Waring, E., Quinn, M., McNamara, A., Arino de la Rubia, E., Zhu, H., & Ellis, S. (2024). skimr: Compact and flexible summaries of data (R package version 2.1.x) [Computer software]. https://CRAN.R-project.org/package=skimr
Wickham, H. (2016). ggplot2: Elegant graphics for data analysis (2nd ed.). Springer. https://doi.org/10.1007/978-3-319-24277-4
Wickham, H., Averick, M., Bryan, J., Chang, W., McGowan, L. D., François, R., Grolemund, G., Hayes, A., Henry, L., Hester, J., Kuhn, M., Pedersen, T. L., Miller, E., Bache, S. M., Müller, K., Ooms, J., Robinson, D., Seidel, D. P., Spinu, V., … Yutani, H. (2019). Welcome to the tidyverse. Journal of Open Source Software, 4(43), 1686. https://doi.org/10.21105/joss.01686
Wickham, H., & Grolemund, G. (2023). R for data science: Import, tidy, transform, visualize, and model data (2nd ed.). O’Reilly Media.
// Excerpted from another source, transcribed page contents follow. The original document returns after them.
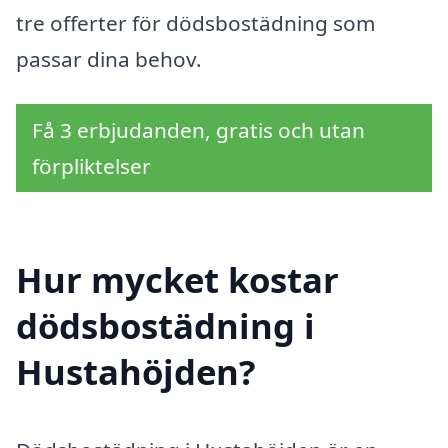
tre offerter för dödsbostädning som
passar dina behov.
Få 3 erbjudanden, gratis och utan
förpliktelser
Hur mycket kostar
dödsbostädning i
Hustahöjden?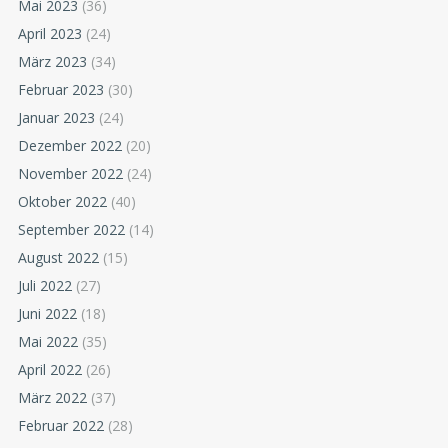
Mai 2023
(36)
April 2023
(24)
März 2023
(34)
Februar 2023
(30)
Januar 2023
(24)
Dezember 2022
(20)
November 2022
(24)
Oktober 2022
(40)
September 2022
(14)
August 2022
(15)
Juli 2022
(27)
Juni 2022
(18)
Mai 2022
(35)
April 2022
(26)
März 2022
(37)
Februar 2022
(28)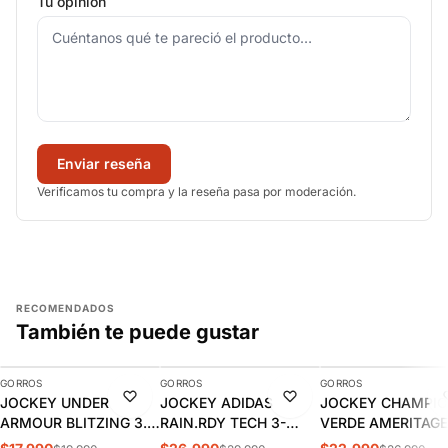
Tu opinión
Enviar reseña
Verificamos tu compra y la reseña pasa por moderación.
RECOMENDADOS
También te puede gustar
AGREGAR
AGREGAR
AGREGAR
GORROS
GORROS
GORROS
-10%
-10%
-15%
JOCKEY UNDER
JOCKEY ADIDAS
JOCKEY CHAMPI
ARMOUR BLITZING 3.0
RAIN.RDY TECH 3-
VERDE AMERITAGE
| 1305036-001
PANEL CAP | IK6063
DAD HAT CH2006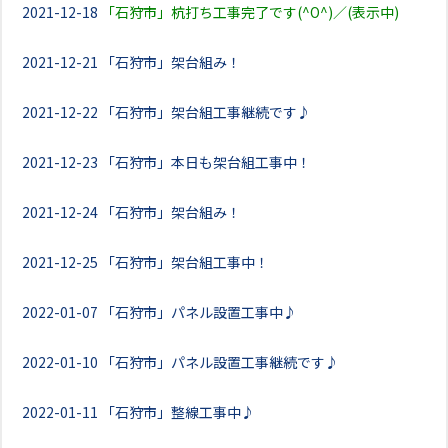
2021-12-18
「石狩市」杭打ち工事完了です(^O^)／(表示中)
2021-12-21
「石狩市」架台組み！
2021-12-22
「石狩市」架台組工事継続です♪
2021-12-23
「石狩市」本日も架台組工事中！
2021-12-24
「石狩市」架台組み！
2021-12-25
「石狩市」架台組工事中！
2022-01-07
「石狩市」パネル設置工事中♪
2022-01-10
「石狩市」パネル設置工事継続です♪
2022-01-11
「石狩市」整線工事中♪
Wickham, H., & Seidel, D. (2022). scales: Scale functions for visualization (R package version 1.3.x) [Computer software]. https://CRAN.R-project.org/package=scales
Wilkinson, L. (2005). The grammar of graphics (2nd ed.). Springer. https://doi.org/10.1007/0-387-28695-0
World Health Organization. (2021). WHO consolidated guidelines on tuberculosis. Module 2: Screening – Systematic screening for tuberculosis disease. World Health Organization. https://www.who.int/publications/i/item/9789240022676
World Health Organization. (2023). Global tuberculosis report 2023. World Health Organization. https://www.who.int/publications/i/item/9789240083851
Appendix: AI Usage Statement
The analytical work in this document was assisted by Anthropic’s Claude (Opus 4.7, accessed through the Cowork mode in the Claude desktop application), which served as a coding and drafting collaborator rather than as the originator of substantive decisions. I selected the dataset, defined the business question, executed the upfront extraction and cleaning of the FY26 Q3 Week 6 ACE-2 RADET file, obtained written data-use authorisation from the project’s Monitoring and Evaluation and Data Quality Advisor, and wrote the opening prose for several early sections in my own voice before any AI assistance was invoked, sharing that pre-AI work with the model so that its later outputs were properly grounded in the operational context. Claude was then used to generate the R code chunks for each of the five required techniques and to draft the narrative prose around them; every output was reviewed for clinical coherence with the ACE-2 screening protocol before being accepted. I proofread each section, requested rewrites or complete removals where the explanation drifted from operational practice, redid entire sections when the flow was not strong enough, prompted the model to restore data elements it had silently dropped from charts and tables, reviewed figures for aesthetics and ease of visualisation, monitored word counts for sections with explicit length limits, and iteratively corrected R errors by feeding console output back into the conversation until the chunks rendered cleanly. The outputs of earlier sections shaped the prompts that produced later ones, so the document built incrementally rather than as a single pass. Decisions on which of the three case studies to attempt, which predictors to retain in the regression, how to handle structural missingness in the diagnostic pipeline, how to frame the scale-up recommendation, and how to size, label and colour each figure were mine; the AI’s role was to put those decisions into reproducible R, gtsummary tables, and ggplot2 graphics. The final analytical conclusions, the integrated recommendation, and the limitations placed on its generalisability were guided by my technical inputs.